Level 4 Award in Risk Assessment in Cyber Security – 3660-06
Issued by
City & Guilds
This qualification provides learners with the knowledge and understanding of the principles of cyber security threat intelligence and assessment, risk assessment, risk assessment methods, the components of a risk assessment and principles of risk management. These principles are essential components of an effective cyber security approach within an organisation.
Earning Criteria
-
This person can explain threat intelligence and threat modelling and how these are used to inform threat assessments and to exercise security controls within an organisation. They will understand the component parts of the threat intelligence life-cycle and be able explore how each are used – and how threat sources and threat modelling together can create an effective, robust and efficient life-cycle framework.
-
This person can explain threat intelligence and threat modelling and how these are used to inform threat assessments and to exercise security controls within an organisation.

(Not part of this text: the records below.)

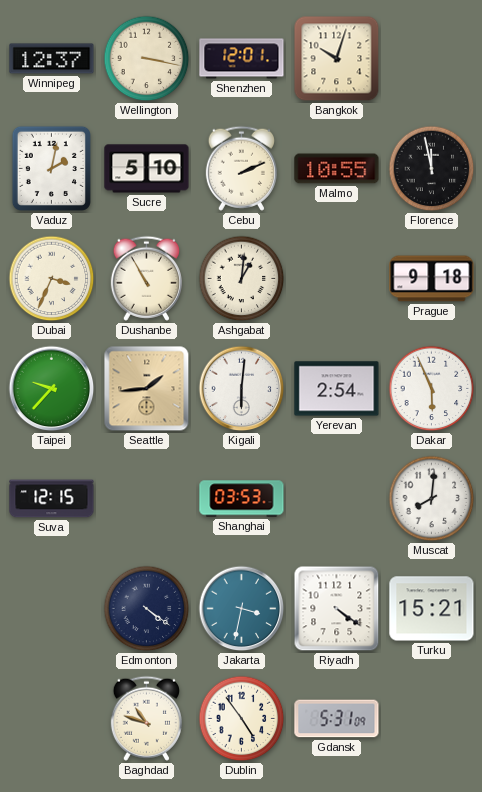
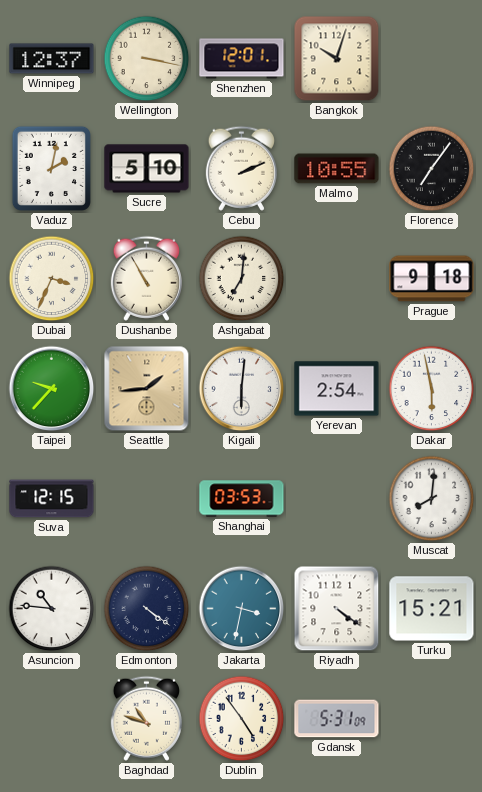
Florence: 11:58 -> 7:06
Ashgabat: 1:01 -> 7:01
Dakar: 5:56 -> 5:58
Asuncion: none -> 10:46
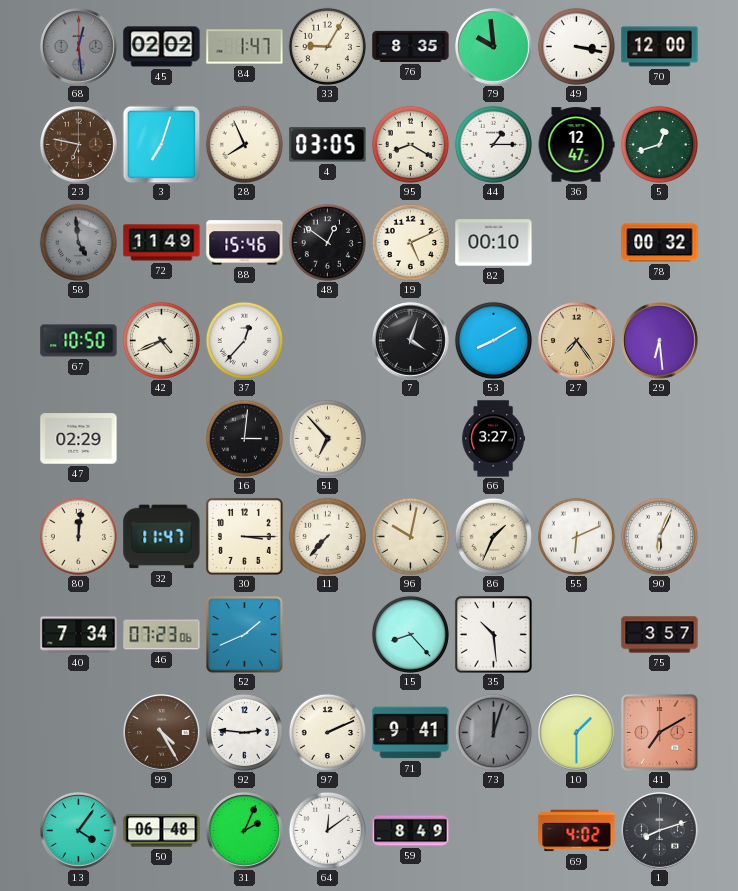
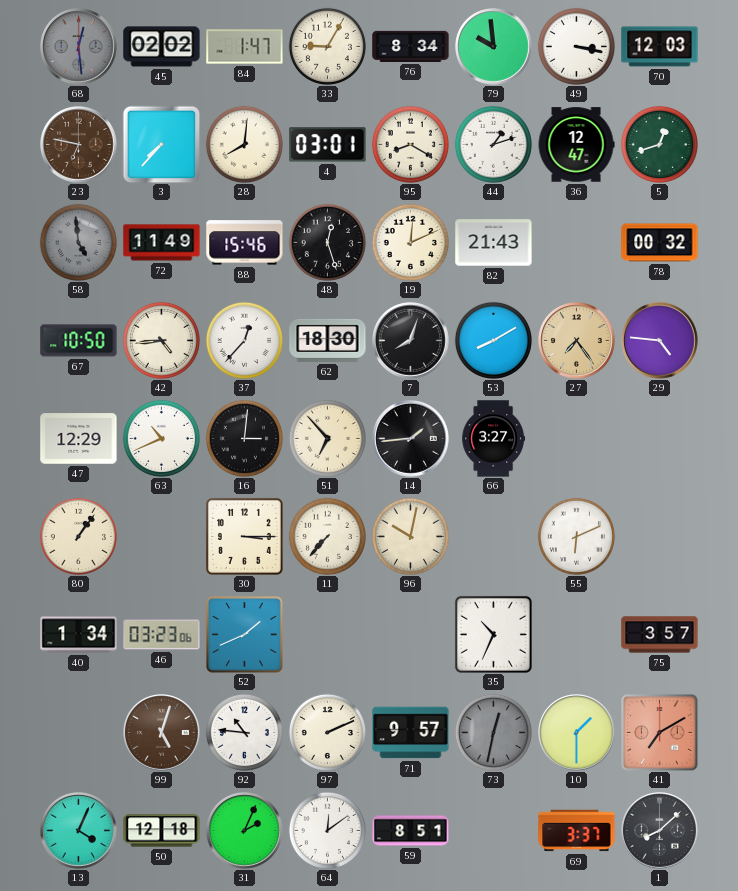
76: 8:35 -> 8:34
70: 12:00 -> 12:03
3: 7:03 -> 7:37
28: 7:56 -> 8:01
4: 03:05 -> 03:01
44: 1:15 -> 1:12
48: 12:51 -> 12:27
19: 5:11 -> 12:11
82: 00:10 -> 21:43
42: 4:41 -> 4:44
62: none -> 18:30
7: 4:03 -> 8:03
29: 6:29 -> 4:46
47: 02:29 -> 12:29
63: none -> 10:41
14: none -> 1:44
80: 12:01 -> 1:06
32: 11:47 -> none
86: 1:34 -> none
90: 6:04 -> none
40: 7:34 -> 1:34
46: 07:23 -> 03:23
15: 8:23 -> none
35: 10:29 -> 10:34
99: 4:25 -> 5:03
92: 2:46 -> 10:46
71: 9:41 -> 9:57
73: 12:03 -> 12:32
13: 4:06 -> 4:04
50: 06:48 -> 12:18
59: 8:49 -> 8:51
69: 4:02 -> 3:37
1: 8:12 -> 8:08
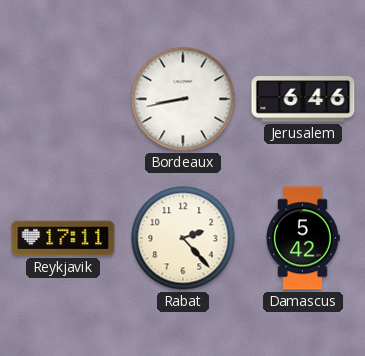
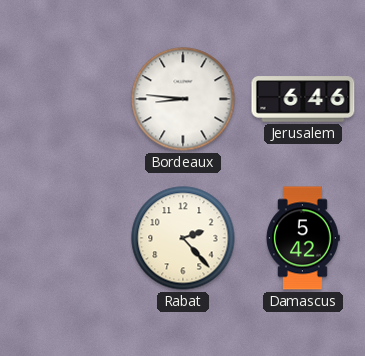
Bordeaux: 8:43 -> 8:46
Reykjavik: 17:11 -> none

They can describe the threat intelligence life-cycle and describe and evaluate the sources of information about the current threat landscape, as well as threat sponsors and threat actors in initiating cyber-attacks, their capabilities, tactics, techniques and procedures (TTP) and their motivations
-
This person can describe the principles of risk assessment and common risk assessment methodologies and will be able to explain the concepts of the main methodologies: principles, standards, and methodologies.
-
This person can describe components of risk management and risk management within an organisation, including risk owner, levels of risk management control, human factors, culture, stakeholder engagement, trade-off between risk, cost and impact on the business, procedures to handle insufficiently mitigated risks and across people, processes, technology.